«Der verletzliche Körper»

Am 2. November 2015 wurde an der Universität Freiburg ein vom Forschungs- und Lehrschwerpunkt «Alter, Ethik und Rechte» des interdisziplinären Instituts für Ethik und Menschenrechte organisiertes, internationales Kolloquium zum Thema «Der verletzliche Körper» abgehalten. Die Tagung, unterstützt vom Ethikzentrum, stand unter dem Zeichen des Dialogs zwischen verschiedenen Disziplinen und Denkansätzen und liess sowohl den Ethiker mit dem Anthropologen und den Soziologen wie den Theologen mit dem Archäologen und dem Philosophen in Diskussion treten.

Die Klausurtagung ermöglichte, Brücken zu schlagen zwischen der theoretischen Ebene und derjenigen der Praktiker, die mit der Verletzlichkeit des Körpers in einer sich durch einen Wettlauf nach Perfektion, Effizienz, einen makellosen und unverletzlichen Körper definierenden Gesellschaft konfrontiert sind.

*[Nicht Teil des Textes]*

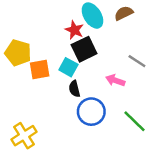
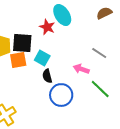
brown semicircle: (124, 13) -> (104, 13), moved
black square: (84, 49) -> (22, 43), moved, turned 30
green line: (135, 121) -> (100, 89), moved

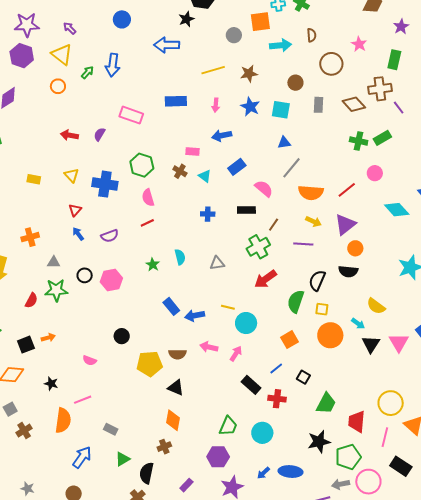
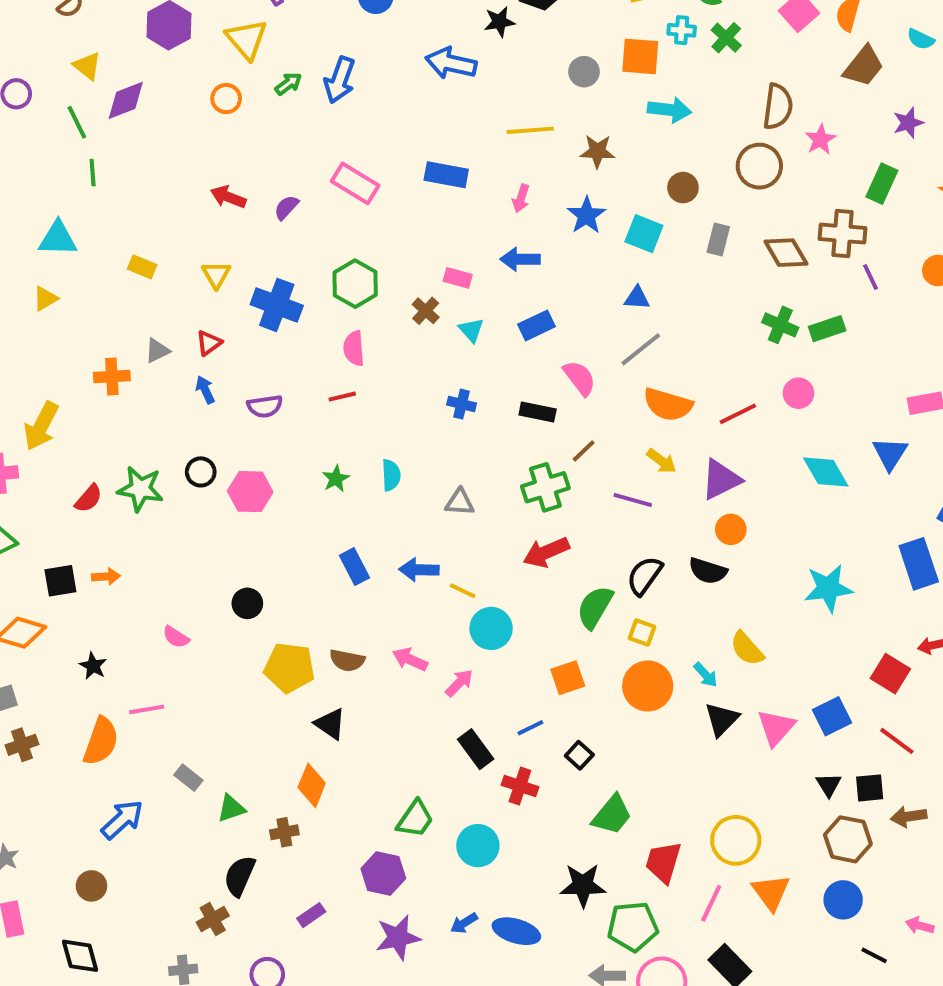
brown semicircle: (312, 35) -> (778, 107), moved, size x1.6
gray triangle: (54, 262) -> (157, 351), moved, turned -40
blue arrow: (195, 316) -> (419, 570), moved
green triangle: (123, 459) -> (231, 808), moved

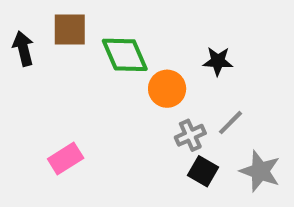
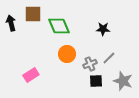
orange circle: (167, 89) -> (67, 54), moved
black square: (203, 171) -> (96, 81), turned -32

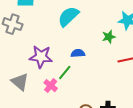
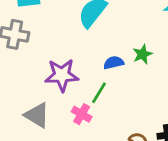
green star: (109, 37) -> (142, 54), moved

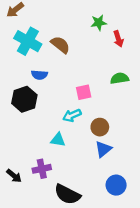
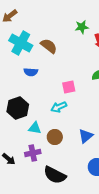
black hexagon: (24, 99) -> (18, 108), moved
brown circle: (100, 127) -> (55, 137), moved
cyan triangle: (58, 140) -> (35, 128), moved

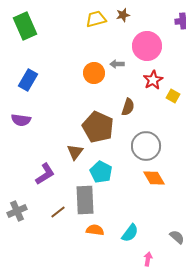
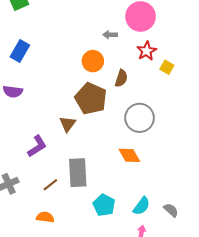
orange circle: (94, 73) -> (93, 61), moved
cyan pentagon: (101, 172) -> (104, 205), moved
orange diamond: (154, 178) -> (129, 155), moved
orange semicircle: (95, 230) -> (45, 217), moved
cyan semicircle: (130, 233) -> (142, 206), moved

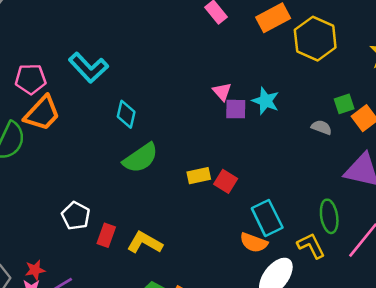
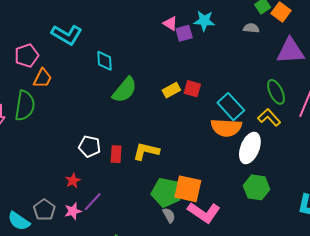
orange trapezoid: (42, 113) -> (43, 78), size x0.7
orange semicircle: (254, 243) -> (226, 128), size x1.4
red star: (35, 270) -> (73, 181), moved

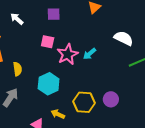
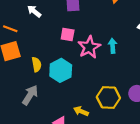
cyan arrow: (90, 54) -> (113, 46), turned 128
cyan hexagon: (49, 84) -> (61, 70), moved

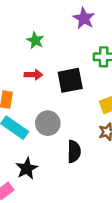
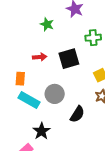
green star: (35, 40) -> (47, 24), moved
black semicircle: (74, 152) -> (77, 114), turned 36

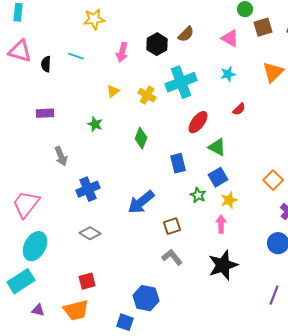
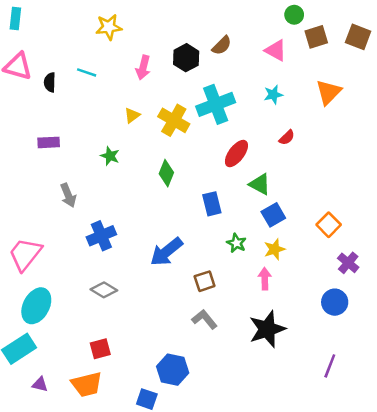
yellow cross: (147, 95) -> (174, 120), size x1.4
blue square: (218, 177) -> (273, 215), moved

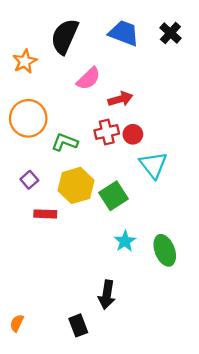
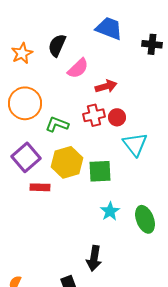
black cross: (170, 33) -> (152, 44), moved, turned -36
black semicircle: (65, 36) -> (57, 45), moved, size x0.7
purple square: (29, 180) -> (26, 157), size x1.8
green square: (114, 196) -> (100, 171), turned 30

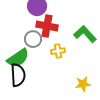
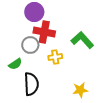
green semicircle: (18, 58) -> (15, 64), size x0.6
black semicircle: (18, 75) -> (31, 84), moved

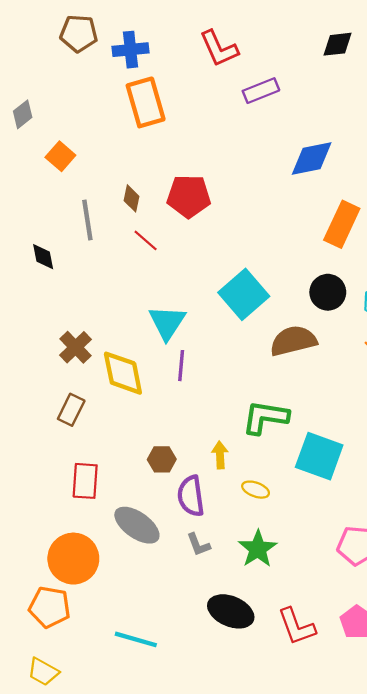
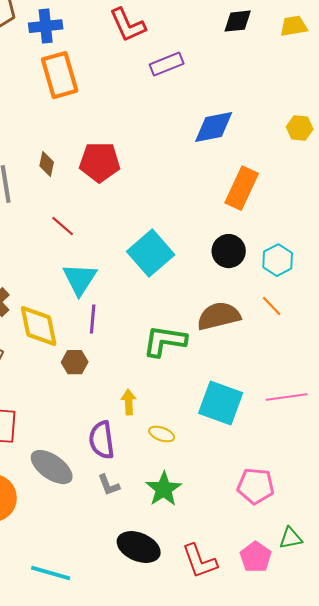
red line: (146, 240) -> (63, 226), moved
brown semicircle: (293, 341) -> (219, 316), moved
green L-shape: (265, 417) -> (165, 341), moved
brown hexagon: (162, 459) -> (75, 362), moved

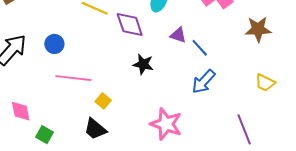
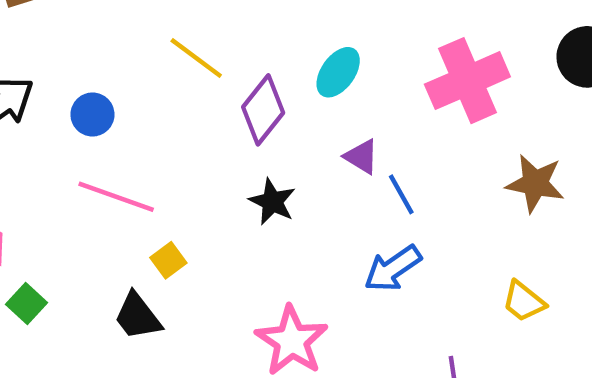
purple diamond: (130, 24) -> (263, 110), turned 44

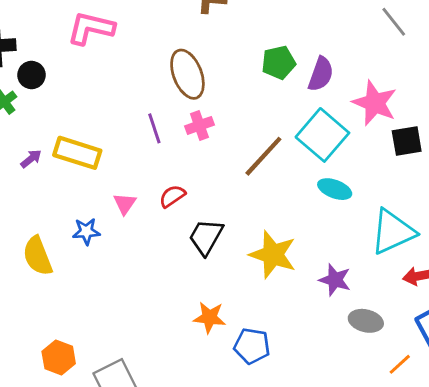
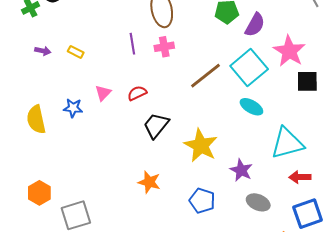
yellow rectangle: (77, 153) -> (76, 52), size x0.5
purple arrow: (31, 159) -> (43, 51), turned 42
blue pentagon: (252, 346) -> (202, 201), moved

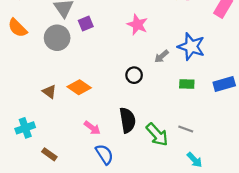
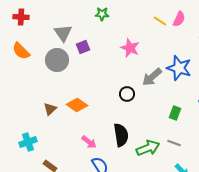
gray arrow: (162, 56) -> (152, 77), size x1.5
green rectangle: (187, 84) -> (175, 113), moved, turned -72
brown triangle: (49, 92) -> (50, 109), turned 40
green arrow: (157, 135) -> (148, 148), turned -70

Der Körper als Schwachpunkt

Der Körper des Kranken wie auch des Pflegenden steht im Zentrum zahlreicher medizinethischer Herausforderungen. Dies ist in einem Kontext umso wahrer, der den technischen Fortschritt im Pflegebereich feiert, der Kontrolle über das eigene Schicksal Vorschub leistet und dadurch eine immer grössere Körperbeherrschung erfordert. Je länger, je mehr wird der Körper als eine zu nutzende Materie, eine nach den eigenen Wünschen modellierbare Ressource dargestellt. Weit davon entfernt, als Gabe angesehen zu werden, wird der Körper zunehmend als Hindernis zur Erreichung des Möglichen und als Schwachpunkt des menschlichen Wesens betrachtet, der seine Produktivität und seine Selbstverwirklichung behindert. Bernard Schumacher, Lehr- und Forschungsrat in Philosophie an der Universität Freiburg, hob in seinem Referat «Verletzlicher Körper und menschlicher Vollbesitz» gewisse Aspekte dieser modernen Selbstüberschätzung hervor. Zeigt sich in der Tendenz zur stetig grösser werdenden Körperbeherrschung nicht die Angst vor dem Tod und der Wunsch nach ewiger Jugend? Die endlose Jagd nach Kontrolle und Autonomie ist jedoch nicht der einzig gangbare Weg. Ein anderer bestünde darin, den Sinn des menschlichen Körpers in unserer Gesellschaft neu zu definieren, indem dieser eher als Gabe und nicht als nutzbare Ressource betrachtet würde.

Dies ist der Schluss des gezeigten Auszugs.